Coincubation of separate lymphocyte cultures with ConA and Mel or 5-MTO resulted in inhibition of the specific 2-[125I]iodomelatonin binding (85% and 74%, respectively). The specific binding determined in the presence of 5-MTA did not differ from control values. Series of saturation and competition experiments were performed to examine the binding characteristics of ConA-stimulated lymphocytes for 2-[125I]iodomelatonin.

The radioligand labelled binding sites of high affinity (Kd = 0.14 +/- 0.03 nM) and low capacity (Bmax = 6.8 +/- 1.5 fM/mg protein). Competitive studies with a variety of indoles determined the following order of relative potency for inhibition of 2-[125I]iodomelatonin binding in TL: 2-iodomelatonin > melatonin > > 5-methoxytryptophol. 5-Methoxytryptamine did not show displacement potency for the labelled ligand.

Collectively, our data suggest that pineal hormones might be directly involved in the regulation of the T-lymphoproliferative response of human lymphoid cells.

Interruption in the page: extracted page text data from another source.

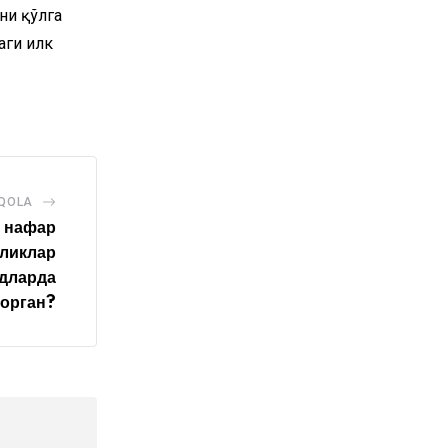
ни қўлга
аги илк
AQOLA
а нафар
нликлар
адларда
орган?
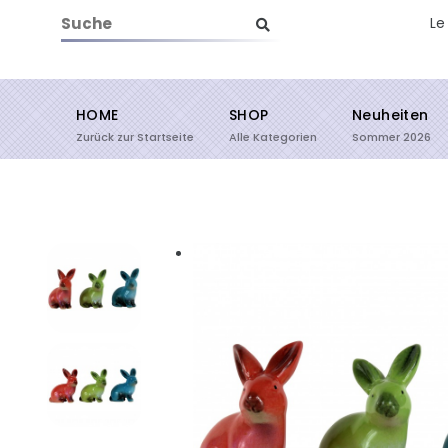
Le
HOME
SHOP
Neuheiten
Suche starten
Zurück zur Startseite
Alle Kategorien
Sommer 2026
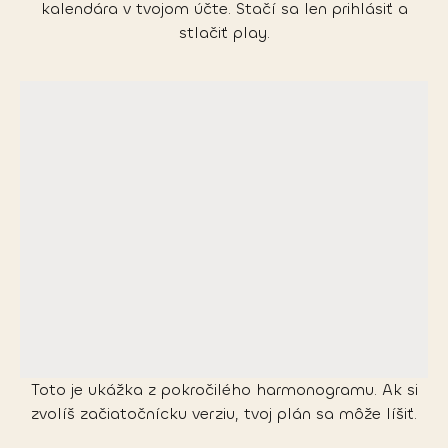
kalendára v tvojom účte. Stačí sa len prihlásiť a
stlačiť play.
Toto je ukážka z pokročilého harmonogramu. Ak si
zvolíš začiatočnícku verziu, tvoj plán sa môže líšiť.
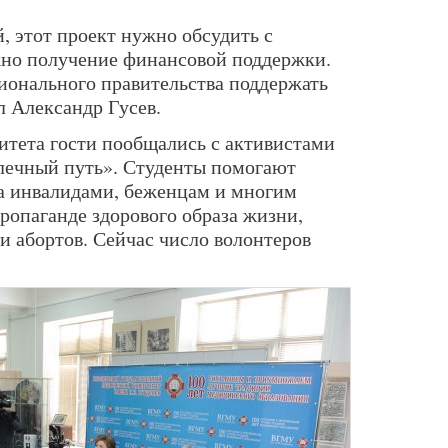
, этот проект нужно обсудить с
жно получение финансовой поддержки.
гионального правительства поддержать
л Александр Гусев.
итета гости пообщались с активистами
лечный путь». Студенты помогают
а инвалидами, беженцам и многим
ропаганде здорового образа жизни,
 и абортов. Сейчас число волонтеров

We show the availability of melatonin receptors, which seem to be an intrinsic characteristic of activated human lymphocyte populations. While the effects of Mel and 5-MTO can be linked to the binding sites described, it is unlikely that serotonin agonists like 5-MTA may act through the same sites to influence the mitogen-stimulated lymphocyte proliferation.